Increasing Access to Early Diagnosis and Assessment of Autism Via Biomarker-Based Measurements of Social Visual Engagement.
FDA-cleared eye-tracking can diagnose autism under three, but only if you redesign your clinic flow first.
01Research in Context
What this study did
Klin (2025) lays out a plan to spot autism before age three with FDA-cleared eye-tracking tests. The paper is a call to action, not a lab study. It says we must change how clinics work so the new tool can reach families fast.
What they found
The author shows the biomarker is ready but our service system is not. Long wait lists and travel barriers keep most toddlers from getting an early label. Without new delivery models, the tech alone will not cut wait times.

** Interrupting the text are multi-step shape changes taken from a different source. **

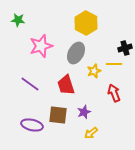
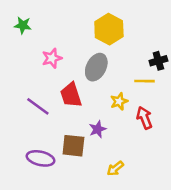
pink star: (41, 46) -> (52, 58), size x0.7
yellow star: (94, 71) -> (119, 101), moved
red trapezoid: (66, 85) -> (71, 95), moved
purple star: (84, 112) -> (98, 129), moved

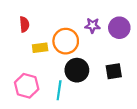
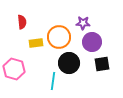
purple circle: (119, 28) -> (92, 42), moved
pink hexagon: (27, 86) -> (14, 69), moved

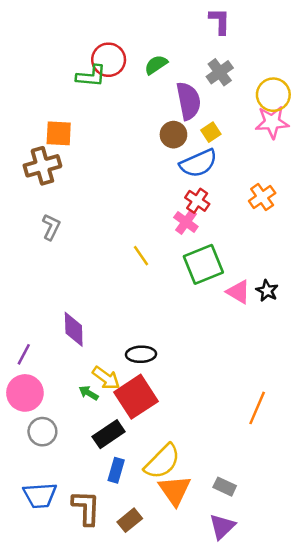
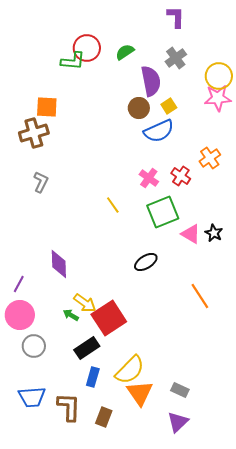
red cross: (197, 201) -> (181, 176), moved
black ellipse: (141, 354) -> (146, 262), moved, turned -30
orange line: (257, 408) -> (200, 296), moved, turned -56
brown rectangle: (130, 520) -> (104, 417), turned -30

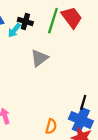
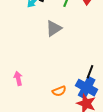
orange semicircle: (51, 126) -> (59, 91), turned 48

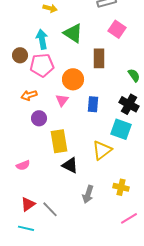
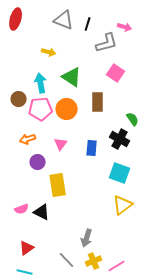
orange circle: (73, 79) -> (67, 109), moved
black cross: (129, 104) -> (120, 139), moved
yellow triangle: (102, 150) -> (123, 205), moved
black triangle: (70, 165) -> (42, 212), moved
yellow cross: (121, 187) -> (94, 261), moved, turned -35
gray line: (50, 209) -> (67, 260), moved
pink line: (129, 218) -> (117, 266), moved

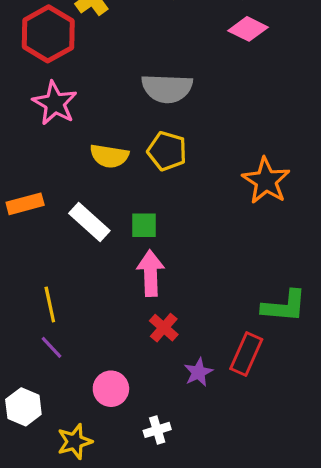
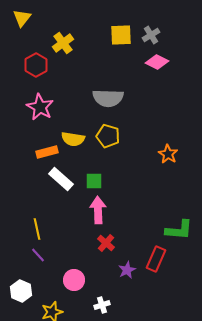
red hexagon: (48, 34) -> (36, 65), size x0.7
orange star: (266, 181) -> (168, 154), size x0.7
orange rectangle: (25, 204) -> (47, 152), moved

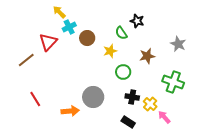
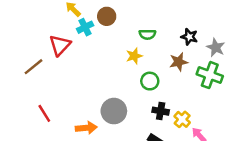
black star: (137, 21) -> (189, 37), moved
green semicircle: (121, 33) -> (147, 34), turned -56
brown circle: (87, 38) -> (107, 16), moved
green cross: (173, 82) -> (210, 75), moved

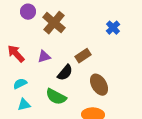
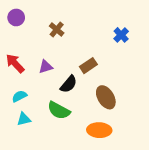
purple circle: (28, 12) -> (16, 17), moved
brown cross: (54, 23) -> (57, 30), size x0.6

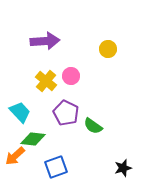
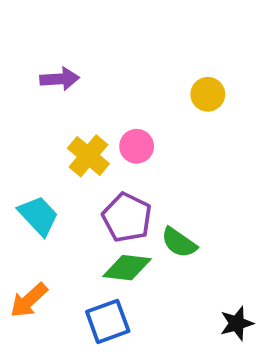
purple arrow: (45, 41) -> (60, 79), moved, size x0.7
green diamond: (33, 139) -> (127, 268), moved

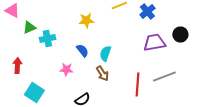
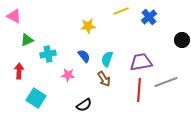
green triangle: (29, 28) -> (27, 40), moved
cyan cross: (47, 38) -> (48, 54), moved
purple trapezoid: (154, 42) -> (141, 62), moved

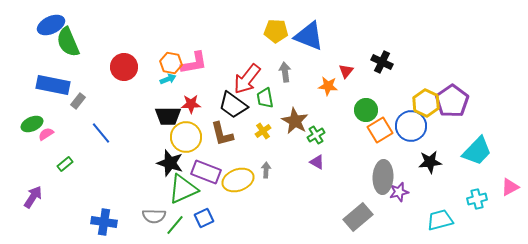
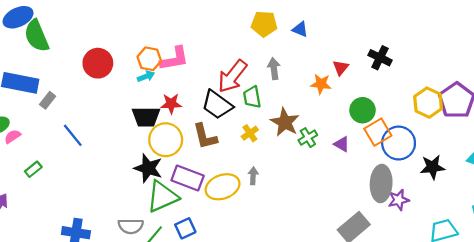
blue triangle: (309, 36) -> (300, 29), size x0.5
blue circle: (411, 126) -> (399, 143), moved
purple triangle: (317, 162) -> (342, 144), moved

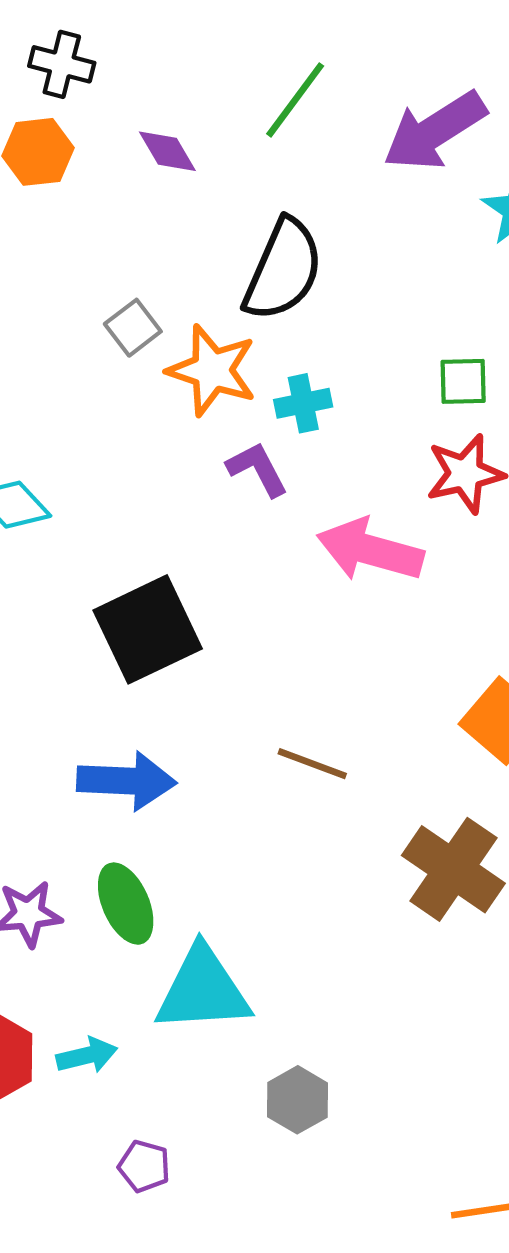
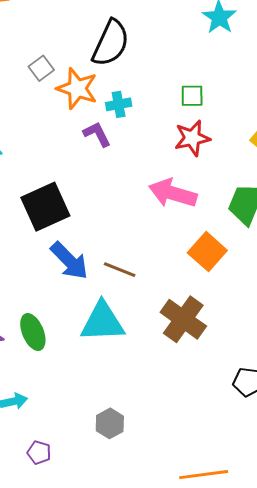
pink arrow: (370, 550) -> (173, 193), moved
blue arrow: (126, 781) -> (69, 261), moved, turned 42
cyan triangle: (203, 990) -> (102, 322), moved

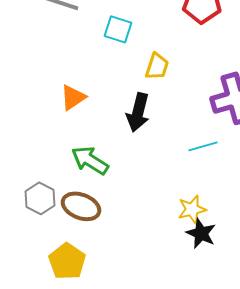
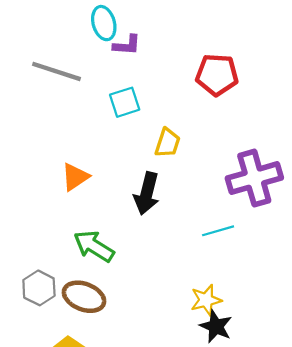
cyan square: (118, 29) -> (125, 102), turned -36

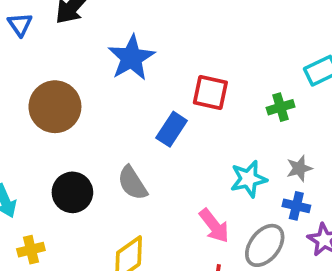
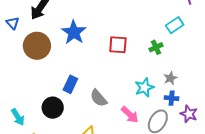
brown circle: (55, 107) -> (37, 46), moved
blue rectangle: (172, 129) -> (70, 84), moved
gray semicircle: (132, 183) -> (99, 98), moved

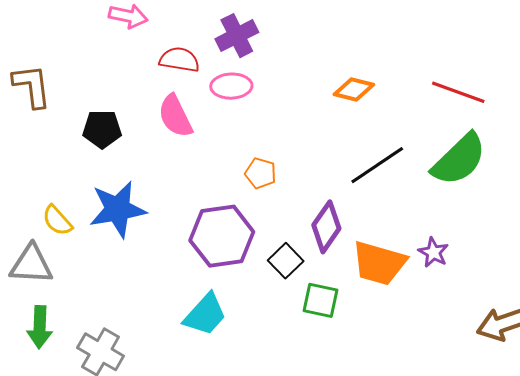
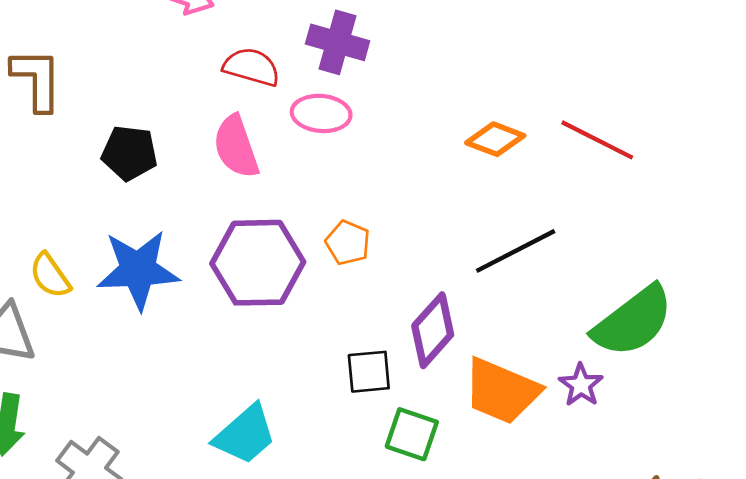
purple cross: (237, 36) -> (338, 42), turned 36
red line: (458, 92) -> (597, 140), moved
green semicircle: (459, 159) -> (633, 321), moved
purple hexagon: (222, 236) -> (258, 263), moved
black square: (286, 261) -> (369, 372), turned 32

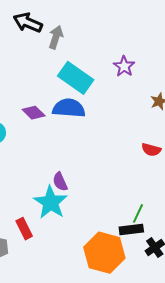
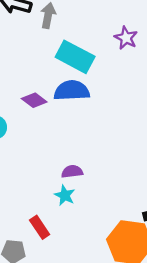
purple semicircle: (60, 182) -> (72, 172), turned 114
cyan star: (51, 202) -> (65, 195), size x0.6

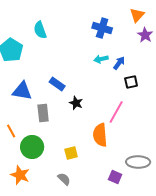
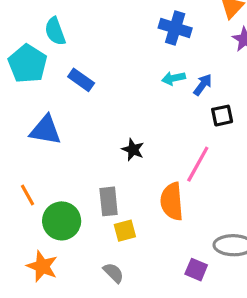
cyan semicircle: (40, 30) -> (55, 31), moved
blue rectangle: (57, 84) -> (81, 80), moved
gray rectangle: (43, 113) -> (109, 201), moved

How this fits with other research
Schultz (2008) first dreamed of brain-based autism markers; Ami now says eye-tracking has crossed the finish line with real FDA clearance. McGee et al. (2019) gives the map: use behavioral systems analysis to re-shape intake, training, and billing before the devices arrive. Fusaroli et al. (2022) proves vocal markers also work but only at small effect sizes, while eye-tracking claims bigger accuracy, suggesting visual tools may leap ahead of audio ones. Bast et al. (2022) shows eye metrics work in adults for memory; Ami moves the same camera down to babies for diagnosis, extending the method to a new age and purpose.
Why it matters
You can shorten your clinic's 18-month wait today by prepping the system, not just buying gear. Plot each step families take now, remove one non-value-added step per month, and train staff on eye-tracking scripts so the tool slots in the day it arrives. Early diagnosis without early service change is just another empty promise.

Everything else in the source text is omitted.